Fast access to data in formats that developers are familiar with is nice, but that isn’t the only thing Redis is good for. First, check out the blocking pop commands. This allows for one or more clients to block when popping data off an array. If there is data in the array they immediately get that, and if there isn’t they will get immediately notified when a new item is added. Now you’ve got a simple queueing system.

After letting your imagination wander a bit with blocking pop go check out the pub/sub commands. The publish/subscribe (pub/sub) features in Redis allow you to easily listen for updates on a channel. Other clients can then write updates to those channels. *Poof* you’ve now got a simple message passing system.

Back to the data

I mentioned persistence of data as something that Redis provides. There are two ways to do that, via snapshots and the append only file. Both of these allow Redis to reload data after a restart. Check out the redis.conf file for more details on how these two options work.

Replication is also available with a master/slave approach. There is a replication how-to, which is over kill because creating a new slave is wonderfully simple.

A more recent feature is virtual memory. This allows Redis to store more data than would fit in physical memory. Relying on the the virtual memory of the operating system wasn’t really an option because it would swap out the whole process, where as Redis can be smart about swapping out the least used data. A reasonable balance of speed with increased capacity.

More reading

I’ve really only scratched the surface of what Redis can do in these various areas. The documentation page is a good place to pick up more details. Simon Willison has a great set of slides from his Redis tutorial that I also recommend reading.
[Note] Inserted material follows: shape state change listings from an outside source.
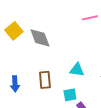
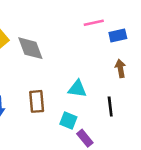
cyan square: (70, 95) -> (68, 120), turned 32

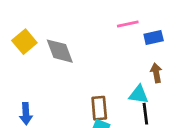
cyan triangle: (77, 89) -> (139, 95), moved
brown rectangle: (37, 101) -> (99, 108), moved

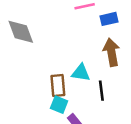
brown arrow: (156, 73) -> (112, 52), size x1.5
cyan triangle: (139, 95) -> (81, 73), moved

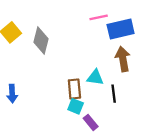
blue rectangle: (109, 19) -> (121, 29), size x1.6
gray diamond: (21, 32) -> (41, 41), turned 35

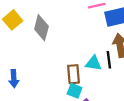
black line: (114, 94) -> (109, 60), moved

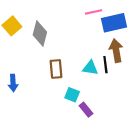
brown rectangle: (73, 74) -> (56, 69), moved

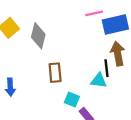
cyan triangle: (90, 68) -> (99, 80), moved

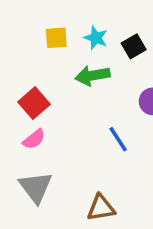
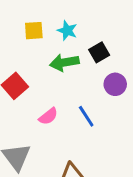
black square: (134, 46) -> (99, 52), moved
pink semicircle: (34, 139) -> (48, 116), moved

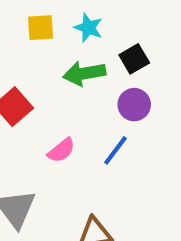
purple circle: (115, 84) -> (134, 105), moved
blue line: (86, 116) -> (115, 150), turned 70

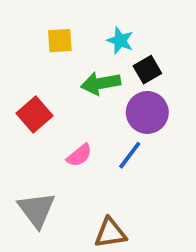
cyan star: (88, 28) -> (120, 41), moved
purple circle: (134, 105) -> (147, 112), size x1.4

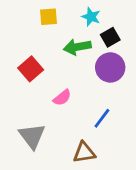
blue line: (130, 155) -> (102, 118), moved

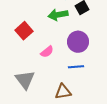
purple circle: (110, 67) -> (78, 42), moved
blue line: (102, 118) -> (76, 67), turned 49

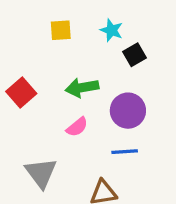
green arrow: (58, 15) -> (82, 88), moved
red square: (24, 31) -> (21, 93), moved

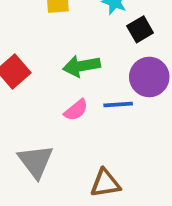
purple circle: (128, 111) -> (149, 77), moved
blue line: (125, 152) -> (118, 104), moved

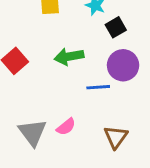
pink semicircle: (76, 110) -> (66, 127), moved
brown triangle: (105, 183) -> (116, 137), moved, turned -45

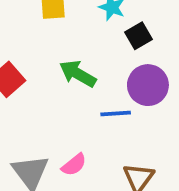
green arrow: (69, 57) -> (78, 74), turned 40

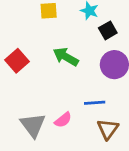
blue line: (116, 114) -> (95, 103), moved

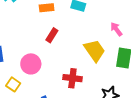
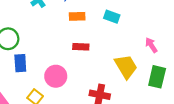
red rectangle: (52, 35) -> (81, 47), turned 56

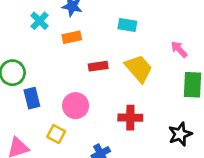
orange rectangle: (77, 16) -> (72, 37), moved
yellow trapezoid: (126, 67) -> (139, 69), moved

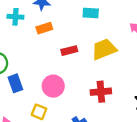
cyan cross: (40, 21) -> (15, 17), turned -35
yellow trapezoid: (139, 69) -> (104, 49), turned -65

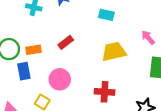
orange rectangle: (44, 28) -> (33, 50), moved
red rectangle: (69, 51) -> (66, 42), moved, turned -32

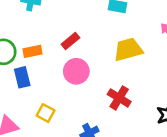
pink circle: (60, 79) -> (76, 71), moved
red cross: (105, 92) -> (119, 98), turned 30

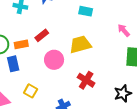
red rectangle: (70, 41) -> (42, 35), moved
yellow trapezoid: (128, 50) -> (80, 44), moved

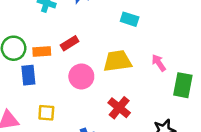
pink arrow: (124, 30) -> (159, 63), moved
yellow square: (31, 91) -> (46, 113), turned -32

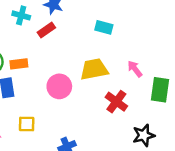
red rectangle: (70, 43) -> (46, 30), moved
red cross: (119, 108) -> (116, 102), moved

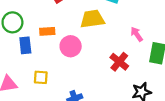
orange rectangle: (19, 64) -> (47, 31), moved
yellow trapezoid: (94, 69) -> (92, 19), moved

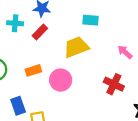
blue rectangle: (25, 45) -> (18, 106), moved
Redis looks interesting not just for the feature set, but how it works as well. Operations on data are atomic, backups are done as atomic copies so making backups is as easy as copying a file. While there are still issues and trade offs in Redis (every system has them), there is also a general feeling of elegant simplicity that appeals to me.

Who knows, perhaps someday I’ll even use Redis for something besides tinkering.